── AVAILABLE RECORDS ──

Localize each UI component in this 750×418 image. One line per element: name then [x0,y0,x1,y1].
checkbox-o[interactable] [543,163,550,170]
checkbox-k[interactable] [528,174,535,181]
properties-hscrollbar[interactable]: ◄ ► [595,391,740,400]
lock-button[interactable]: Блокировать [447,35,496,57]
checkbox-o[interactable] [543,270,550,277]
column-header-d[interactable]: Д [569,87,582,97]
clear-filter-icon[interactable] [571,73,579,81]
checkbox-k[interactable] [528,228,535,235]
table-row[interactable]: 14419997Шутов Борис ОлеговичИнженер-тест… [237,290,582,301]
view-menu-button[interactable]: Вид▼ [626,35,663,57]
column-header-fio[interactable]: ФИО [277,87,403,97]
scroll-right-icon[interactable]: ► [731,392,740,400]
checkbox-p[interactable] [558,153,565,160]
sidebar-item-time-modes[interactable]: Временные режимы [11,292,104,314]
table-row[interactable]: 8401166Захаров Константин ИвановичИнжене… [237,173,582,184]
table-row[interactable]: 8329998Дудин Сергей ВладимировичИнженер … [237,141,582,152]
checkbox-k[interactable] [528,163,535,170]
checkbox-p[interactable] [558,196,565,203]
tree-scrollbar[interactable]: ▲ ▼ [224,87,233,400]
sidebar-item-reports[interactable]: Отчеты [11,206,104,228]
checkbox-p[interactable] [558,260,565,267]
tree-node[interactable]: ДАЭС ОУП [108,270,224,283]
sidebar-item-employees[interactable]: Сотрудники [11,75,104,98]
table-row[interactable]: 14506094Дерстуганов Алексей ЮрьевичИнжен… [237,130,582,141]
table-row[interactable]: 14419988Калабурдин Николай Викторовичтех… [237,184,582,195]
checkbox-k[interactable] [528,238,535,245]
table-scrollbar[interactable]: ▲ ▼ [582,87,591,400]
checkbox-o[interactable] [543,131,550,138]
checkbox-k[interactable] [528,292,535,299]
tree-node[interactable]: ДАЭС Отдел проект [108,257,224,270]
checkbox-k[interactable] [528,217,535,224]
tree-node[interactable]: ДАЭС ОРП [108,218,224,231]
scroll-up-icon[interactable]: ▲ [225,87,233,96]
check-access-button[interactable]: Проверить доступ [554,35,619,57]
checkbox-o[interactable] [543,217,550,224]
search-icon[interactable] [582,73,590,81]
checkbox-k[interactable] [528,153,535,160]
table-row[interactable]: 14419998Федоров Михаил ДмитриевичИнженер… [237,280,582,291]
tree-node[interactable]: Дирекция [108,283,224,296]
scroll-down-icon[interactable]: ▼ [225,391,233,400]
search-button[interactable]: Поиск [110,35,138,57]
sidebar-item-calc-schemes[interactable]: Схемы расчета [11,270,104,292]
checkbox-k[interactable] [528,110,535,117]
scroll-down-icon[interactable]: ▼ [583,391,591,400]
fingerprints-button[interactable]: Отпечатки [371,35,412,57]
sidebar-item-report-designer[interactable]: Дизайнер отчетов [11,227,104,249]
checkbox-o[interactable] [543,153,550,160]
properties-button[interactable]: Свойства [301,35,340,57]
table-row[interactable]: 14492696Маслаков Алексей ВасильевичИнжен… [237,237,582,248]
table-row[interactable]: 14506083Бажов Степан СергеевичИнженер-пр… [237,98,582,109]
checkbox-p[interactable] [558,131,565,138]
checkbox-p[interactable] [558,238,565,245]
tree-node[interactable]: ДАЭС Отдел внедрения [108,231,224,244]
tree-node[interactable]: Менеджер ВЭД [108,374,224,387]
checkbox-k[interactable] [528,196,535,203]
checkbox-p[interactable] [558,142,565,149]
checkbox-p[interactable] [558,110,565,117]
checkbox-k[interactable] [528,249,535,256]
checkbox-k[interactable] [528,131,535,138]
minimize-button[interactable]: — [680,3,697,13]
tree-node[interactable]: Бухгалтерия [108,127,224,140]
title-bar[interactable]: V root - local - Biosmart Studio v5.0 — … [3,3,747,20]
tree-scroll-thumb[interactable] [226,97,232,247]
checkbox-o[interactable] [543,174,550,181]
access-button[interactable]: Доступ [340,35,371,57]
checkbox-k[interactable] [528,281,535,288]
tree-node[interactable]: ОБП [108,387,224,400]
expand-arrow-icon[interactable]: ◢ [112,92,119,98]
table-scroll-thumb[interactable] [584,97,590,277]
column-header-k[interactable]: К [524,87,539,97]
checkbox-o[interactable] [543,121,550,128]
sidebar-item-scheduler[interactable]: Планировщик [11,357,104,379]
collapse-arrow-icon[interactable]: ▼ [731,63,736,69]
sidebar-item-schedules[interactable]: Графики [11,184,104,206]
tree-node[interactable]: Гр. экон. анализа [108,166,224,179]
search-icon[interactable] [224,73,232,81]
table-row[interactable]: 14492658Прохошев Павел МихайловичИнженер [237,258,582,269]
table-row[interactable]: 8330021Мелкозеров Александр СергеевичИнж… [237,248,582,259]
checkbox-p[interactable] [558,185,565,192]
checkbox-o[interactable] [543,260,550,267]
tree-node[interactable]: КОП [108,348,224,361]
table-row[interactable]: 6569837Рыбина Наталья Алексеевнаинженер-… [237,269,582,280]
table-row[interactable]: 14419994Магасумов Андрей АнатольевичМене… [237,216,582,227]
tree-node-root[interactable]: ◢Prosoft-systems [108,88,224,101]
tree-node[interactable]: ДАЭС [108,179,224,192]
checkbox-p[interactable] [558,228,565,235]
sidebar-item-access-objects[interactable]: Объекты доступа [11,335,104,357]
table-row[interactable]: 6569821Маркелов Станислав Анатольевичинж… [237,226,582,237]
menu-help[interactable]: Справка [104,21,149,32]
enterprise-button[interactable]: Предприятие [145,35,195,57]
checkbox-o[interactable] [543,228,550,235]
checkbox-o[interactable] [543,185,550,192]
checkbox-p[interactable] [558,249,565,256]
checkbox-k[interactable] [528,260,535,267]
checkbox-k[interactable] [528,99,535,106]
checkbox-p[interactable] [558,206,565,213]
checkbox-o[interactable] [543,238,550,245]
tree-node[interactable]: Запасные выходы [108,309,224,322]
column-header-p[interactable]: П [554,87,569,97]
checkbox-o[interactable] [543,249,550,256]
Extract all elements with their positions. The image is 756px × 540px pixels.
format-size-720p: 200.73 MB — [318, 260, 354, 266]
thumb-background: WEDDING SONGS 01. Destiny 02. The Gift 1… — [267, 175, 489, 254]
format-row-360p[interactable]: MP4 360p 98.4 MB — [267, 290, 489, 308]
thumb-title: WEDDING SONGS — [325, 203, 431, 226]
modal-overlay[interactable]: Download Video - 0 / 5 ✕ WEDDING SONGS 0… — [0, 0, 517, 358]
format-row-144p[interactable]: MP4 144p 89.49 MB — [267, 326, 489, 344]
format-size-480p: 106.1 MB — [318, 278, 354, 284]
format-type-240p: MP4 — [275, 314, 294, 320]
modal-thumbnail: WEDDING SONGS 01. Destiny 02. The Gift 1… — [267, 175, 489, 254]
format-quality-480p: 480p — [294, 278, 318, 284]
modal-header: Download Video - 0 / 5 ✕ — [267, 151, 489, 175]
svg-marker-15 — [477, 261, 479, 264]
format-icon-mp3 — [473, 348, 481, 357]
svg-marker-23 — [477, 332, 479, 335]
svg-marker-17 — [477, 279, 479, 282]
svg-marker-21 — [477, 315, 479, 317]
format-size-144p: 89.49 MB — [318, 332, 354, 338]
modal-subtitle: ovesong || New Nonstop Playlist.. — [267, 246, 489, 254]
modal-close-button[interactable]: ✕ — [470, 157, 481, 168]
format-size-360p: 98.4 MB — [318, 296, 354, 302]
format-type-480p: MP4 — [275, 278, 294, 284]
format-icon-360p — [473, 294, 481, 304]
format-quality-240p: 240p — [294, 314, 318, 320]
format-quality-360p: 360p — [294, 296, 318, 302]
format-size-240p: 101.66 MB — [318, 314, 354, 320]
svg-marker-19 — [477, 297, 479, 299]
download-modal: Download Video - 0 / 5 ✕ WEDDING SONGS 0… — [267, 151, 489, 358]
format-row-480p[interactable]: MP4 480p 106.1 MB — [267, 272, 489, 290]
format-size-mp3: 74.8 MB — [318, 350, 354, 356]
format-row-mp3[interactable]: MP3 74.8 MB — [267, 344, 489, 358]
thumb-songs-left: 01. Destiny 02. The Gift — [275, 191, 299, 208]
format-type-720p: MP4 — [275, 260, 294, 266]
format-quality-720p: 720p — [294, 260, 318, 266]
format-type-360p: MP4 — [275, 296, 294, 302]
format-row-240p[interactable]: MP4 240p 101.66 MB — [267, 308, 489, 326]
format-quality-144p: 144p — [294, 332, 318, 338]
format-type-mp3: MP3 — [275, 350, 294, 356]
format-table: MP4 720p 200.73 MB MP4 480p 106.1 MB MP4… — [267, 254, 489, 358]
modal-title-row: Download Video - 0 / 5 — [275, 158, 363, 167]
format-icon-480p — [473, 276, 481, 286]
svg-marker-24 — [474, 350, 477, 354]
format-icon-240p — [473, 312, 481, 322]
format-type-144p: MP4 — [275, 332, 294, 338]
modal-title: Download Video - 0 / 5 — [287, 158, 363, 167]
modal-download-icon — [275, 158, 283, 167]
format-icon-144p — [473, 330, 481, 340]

───

• _WHAT YOU NEED TO DO_: Once you have found every line in the listing that holds the string "root", copy each of them.

• _OUTPUT FOR THIS EXERCISE_:
title-bar[interactable]: V root - local - Biosmart Studio v5.0 — … [3,3,747,20]
tree-node-root[interactable]: ◢Prosoft-systems [108,88,224,101]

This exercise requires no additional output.